Work task — What lines of the data below hold "raíz"? Show them.

Data for processing —
%%
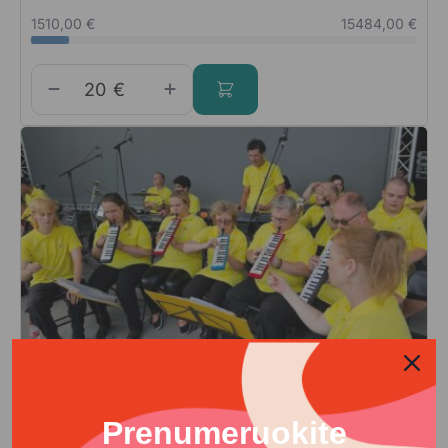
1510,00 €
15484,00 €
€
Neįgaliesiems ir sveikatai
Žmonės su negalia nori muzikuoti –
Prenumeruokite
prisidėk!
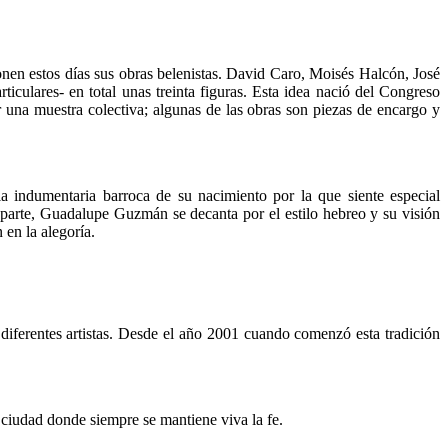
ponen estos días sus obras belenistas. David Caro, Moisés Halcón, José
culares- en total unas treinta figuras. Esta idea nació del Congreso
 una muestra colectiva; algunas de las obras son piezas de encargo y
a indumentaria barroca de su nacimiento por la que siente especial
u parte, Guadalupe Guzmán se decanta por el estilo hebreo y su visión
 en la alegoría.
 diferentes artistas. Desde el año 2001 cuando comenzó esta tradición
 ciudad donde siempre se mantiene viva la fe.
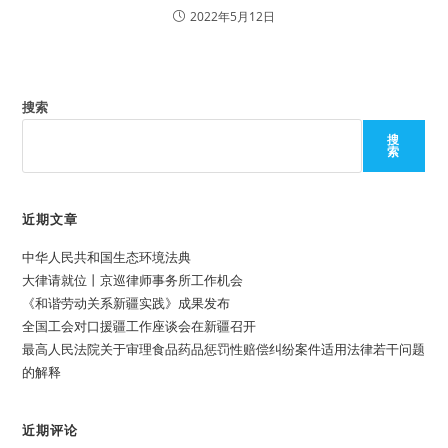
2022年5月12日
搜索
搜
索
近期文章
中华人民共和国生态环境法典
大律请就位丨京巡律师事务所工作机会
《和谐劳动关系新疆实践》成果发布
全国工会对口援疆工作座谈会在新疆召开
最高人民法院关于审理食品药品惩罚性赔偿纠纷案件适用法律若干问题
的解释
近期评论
%%
%%
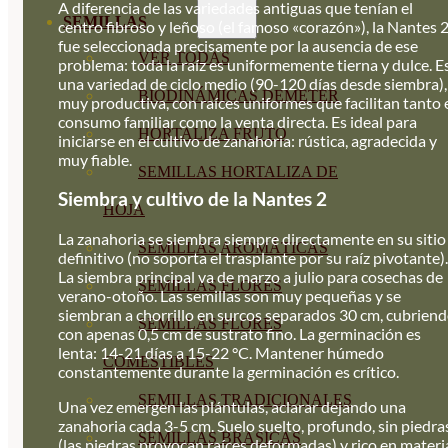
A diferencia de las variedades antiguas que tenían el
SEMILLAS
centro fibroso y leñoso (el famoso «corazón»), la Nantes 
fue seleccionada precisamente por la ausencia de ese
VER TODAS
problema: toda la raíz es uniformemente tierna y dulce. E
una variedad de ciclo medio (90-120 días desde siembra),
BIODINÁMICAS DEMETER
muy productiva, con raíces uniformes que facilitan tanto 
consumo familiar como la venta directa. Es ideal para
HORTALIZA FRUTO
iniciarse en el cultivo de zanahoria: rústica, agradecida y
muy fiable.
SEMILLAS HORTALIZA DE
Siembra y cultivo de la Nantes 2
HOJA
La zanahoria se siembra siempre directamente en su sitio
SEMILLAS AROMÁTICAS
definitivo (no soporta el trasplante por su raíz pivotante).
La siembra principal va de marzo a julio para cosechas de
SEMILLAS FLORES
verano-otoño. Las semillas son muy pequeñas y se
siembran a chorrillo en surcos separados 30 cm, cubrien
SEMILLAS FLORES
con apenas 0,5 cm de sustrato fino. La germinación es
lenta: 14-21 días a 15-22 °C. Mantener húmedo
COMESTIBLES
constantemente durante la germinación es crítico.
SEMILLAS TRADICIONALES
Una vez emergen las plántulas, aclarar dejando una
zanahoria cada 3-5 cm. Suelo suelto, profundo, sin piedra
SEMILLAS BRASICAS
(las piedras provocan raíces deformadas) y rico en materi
%%
Task answer —
problema: toda la raíz es uniformemente tierna y dulce. E
definitivo (no soporta el trasplante por su raíz pivotante).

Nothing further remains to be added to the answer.